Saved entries
= Beginning of Section =

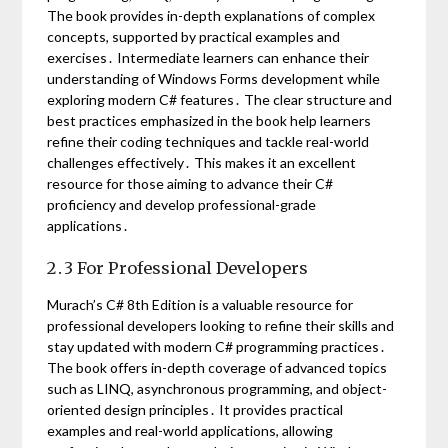
The book provides in-depth explanations of complex
concepts, supported by practical examples and
exercises․ Intermediate learners can enhance their
understanding of Windows Forms development while
exploring modern C# features․ The clear structure and
best practices emphasized in the book help learners
refine their coding techniques and tackle real-world
challenges effectively․ This makes it an excellent
resource for those aiming to advance their C#
proficiency and develop professional-grade
applications․
2․3 For Professional Developers
Murach’s C# 8th Edition is a valuable resource for
professional developers looking to refine their skills and
stay updated with modern C# programming practices․
The book offers in-depth coverage of advanced topics
such as LINQ, asynchronous programming, and object-
oriented design principles․ It provides practical
examples and real-world applications, allowing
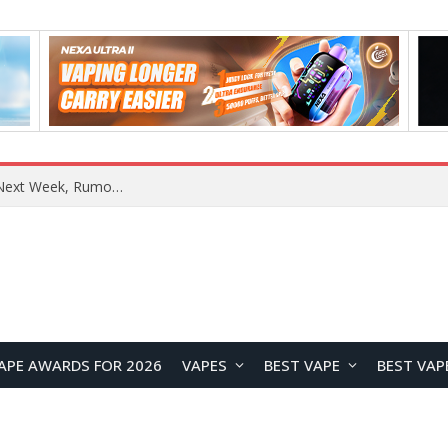
REDMI Note 17 Launches in India with 7-Inch Display, 8,000mAh Battery, and Snapdragon 8 Gen 4
APE AWARDS FOR 2026
VAPES
BEST VAPE
BEST VAP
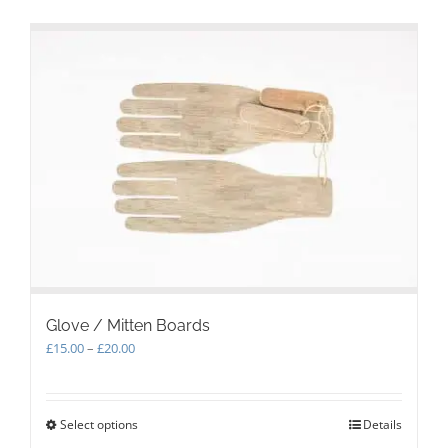
Glove / Mitten Boards
Price
£
15.00
–
£
20.00
range:
£15.00
through
Select options
This
Details
£20.00
product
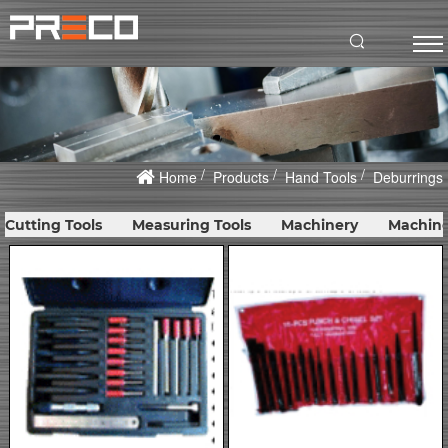
Home
Products
Hand Tools
Deburrings
Cutting Tools
Measuring Tools
Machinery
Machine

= End of Section =

Only lines that include "practices" belong in the answer; return them from the entries above.

best practices emphasized in the book help learners
stay updated with modern C# programming practices․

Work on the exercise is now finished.